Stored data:
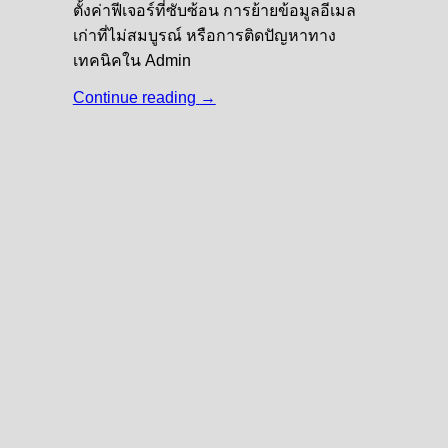
ตั้งค่าฟีเจอร์ที่ซับซ้อน การย้ายข้อมูลอีเมล
เก่าที่ไม่สมบูรณ์ หรือการติดปัญหาทาง
เทคนิคใน Admin
Continue reading
→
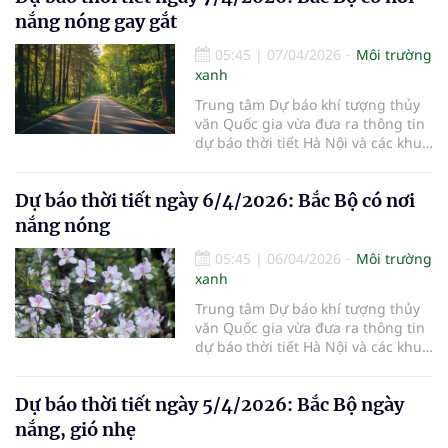
nắng nóng gay gắt
05:45
|
07/04/2026
Môi trường
xanh
Trung tâm Dự báo khí tượng thủy
văn Quốc gia vừa đưa ra thông tin
dự báo thời tiết Hà Nội và các khu
vực khác trên cả nước ngày
7/4/2026.
Dự báo thời tiết ngày 6/4/2026: Bắc Bộ có nơi
nắng nóng
05:45
|
06/04/2026
Môi trường
xanh
Trung tâm Dự báo khí tượng thủy
văn Quốc gia vừa đưa ra thông tin
dự báo thời tiết Hà Nội và các khu
vực khác trên cả nước ngày
6/4/2026.
Dự báo thời tiết ngày 5/4/2026: Bắc Bộ ngày
nắng, gió nhẹ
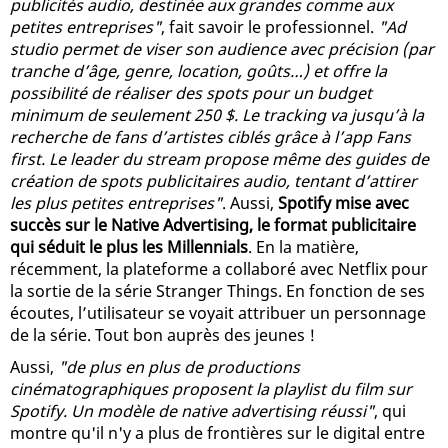
publicités audio, destinée aux grandes comme aux
petites entreprises"
, fait savoir le professionnel.
"Ad
studio permet de viser son audience avec précision (par
tranche d’âge, genre, location, goûts…) et offre la
possibilité de réaliser des spots pour un budget
minimum de seulement 250 $. Le tracking va jusqu’à la
recherche de fans d’artistes ciblés grâce à l’app Fans
first. Le leader du stream propose même des guides de
création de spots publicitaires audio, tentant d’attirer
les plus petites entreprises"
. Aussi,
Spotify mise avec
succès sur le Native Advertising, le format publicitaire
qui séduit le plus les Millennials
. En la matière,
récemment, la plateforme a collaboré avec Netflix pour
la sortie de la série Stranger Things. En fonction de ses
écoutes, l’utilisateur se voyait attribuer un personnage
de la série. Tout bon auprès des jeunes !
Aussi,
"de plus en plus de productions
cinématographiques proposent la playlist du film sur
Spotify. Un modèle de native advertising réussi"
, qui
montre qu'il n'y a plus de frontières sur le digital entre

* What is needed *
Copy each line in the entries above where "tiết" turns up.

* Answer space *
dự báo thời tiết Hà Nội và các khu
Dự báo thời tiết ngày 6/4/2026: Bắc Bộ có nơi
dự báo thời tiết Hà Nội và các khu
Dự báo thời tiết ngày 5/4/2026: Bắc Bộ ngày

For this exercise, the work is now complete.